LISTED ENTRIES »
+++
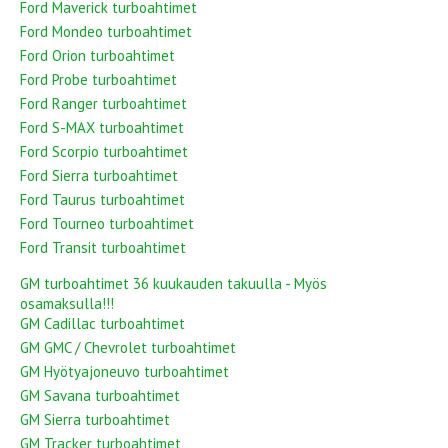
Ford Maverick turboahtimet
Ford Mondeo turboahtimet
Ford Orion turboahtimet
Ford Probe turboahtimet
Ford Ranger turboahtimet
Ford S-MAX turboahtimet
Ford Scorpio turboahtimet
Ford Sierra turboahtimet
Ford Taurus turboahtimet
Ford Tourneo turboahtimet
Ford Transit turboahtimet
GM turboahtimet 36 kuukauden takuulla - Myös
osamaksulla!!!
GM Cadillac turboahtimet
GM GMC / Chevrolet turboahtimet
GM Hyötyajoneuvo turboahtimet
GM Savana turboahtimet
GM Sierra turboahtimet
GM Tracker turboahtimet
+++
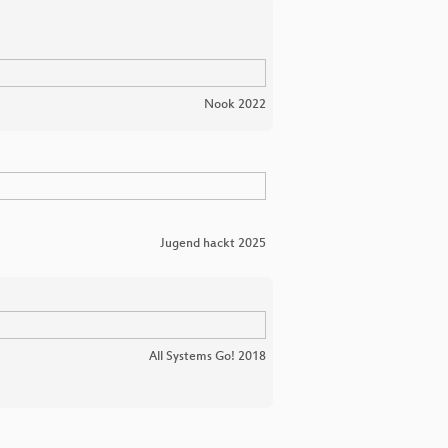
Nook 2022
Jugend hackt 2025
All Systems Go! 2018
+++
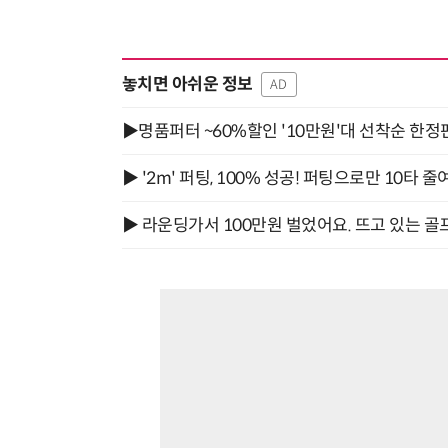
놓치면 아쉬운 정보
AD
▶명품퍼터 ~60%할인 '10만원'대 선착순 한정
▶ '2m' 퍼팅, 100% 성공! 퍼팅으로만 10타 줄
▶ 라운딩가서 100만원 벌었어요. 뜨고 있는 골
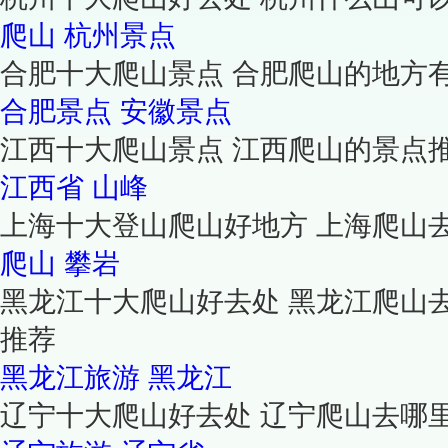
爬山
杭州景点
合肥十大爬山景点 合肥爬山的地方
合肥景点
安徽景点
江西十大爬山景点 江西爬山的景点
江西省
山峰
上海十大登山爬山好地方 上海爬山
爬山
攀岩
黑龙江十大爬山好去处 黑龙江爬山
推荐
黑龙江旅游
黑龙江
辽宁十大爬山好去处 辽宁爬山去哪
+++
PROBLEM STATEMENT » The response must hold only the lines above from the line with "Ford Maverick turboahtimet" through the line with "GM Tracker turboahtimet", each copied exactly, both ends kept.

YOUR SOLUTION »
Ford Maverick turboahtimet
Ford Mondeo turboahtimet
Ford Orion turboahtimet
Ford Probe turboahtimet
Ford Ranger turboahtimet
Ford S-MAX turboahtimet
Ford Scorpio turboahtimet
Ford Sierra turboahtimet
Ford Taurus turboahtimet
Ford Tourneo turboahtimet
Ford Transit turboahtimet
GM turboahtimet 36 kuukauden takuulla - Myös
osamaksulla!!!
GM Cadillac turboahtimet
GM GMC / Chevrolet turboahtimet
GM Hyötyajoneuvo turboahtimet
GM Savana turboahtimet
GM Sierra turboahtimet
GM Tracker turboahtimet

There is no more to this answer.